Your LASIK surgeon at Morris Eye Group will go over the options and help you decide which treatment is best for your lifestyle.
Because LASIK is considered an elective surgery, you are unlikely to find a plan that will pay for your surgery in its entirety. There are some insurances that offer discounts towards LASIK that we honor, so don’t forget to bring your insurance information to your initial consultation. On occasion we find some companies offering certain LASIK insurance coverage as a perk for employment at their place of business, but it is rare.
The most common side effects are usually temporary and short lived. Dryness of the eyes, sensitivity to light and halos/glare at night. Most patients that get dry eyes, which is a minority, typically respond very well to additional drop therapy and resolve after three months. Close to 99% of patients get full resolution of dry eyes at 6 months, and this is corroborated in the literature. I treat dry eyes aggressively in all of my patients whether they are at risk or not, which keeps symptoms at a minimum and vision clear.

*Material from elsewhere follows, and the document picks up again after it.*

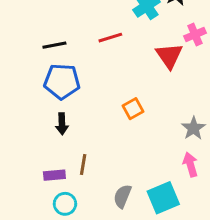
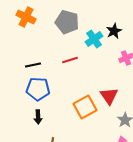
red triangle: (169, 56) -> (109, 96), moved
orange square: (133, 109) -> (85, 107), size x1.6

New glare and halos at night typically resolve at 30 days after your procedure. It is important to realize that some visual symptoms at night can be noticed even before your surgery. If you experience these visual phenomena at night in your contacts or glasses, you may still experience this after surgery. These “aberrations” are likely something you were born with. Your Custom All-Laser Bladeless LASIK at Morris Eye Group works to minimize these aberrations with cutting edge technology, and many people report better night vision than when in contact lenses. A recent large scale study by Frank Price, M.D. confirmed these findings. A recent FDA study on LASIK also confirmed that the visual disturbances many experience before surgery are reduced. You can ask your surgeon for more details about these studies and to discuss your risks for the above mentioned side effects and others, including over- and under-corrections which are highly dependent on the size of your particular treatment.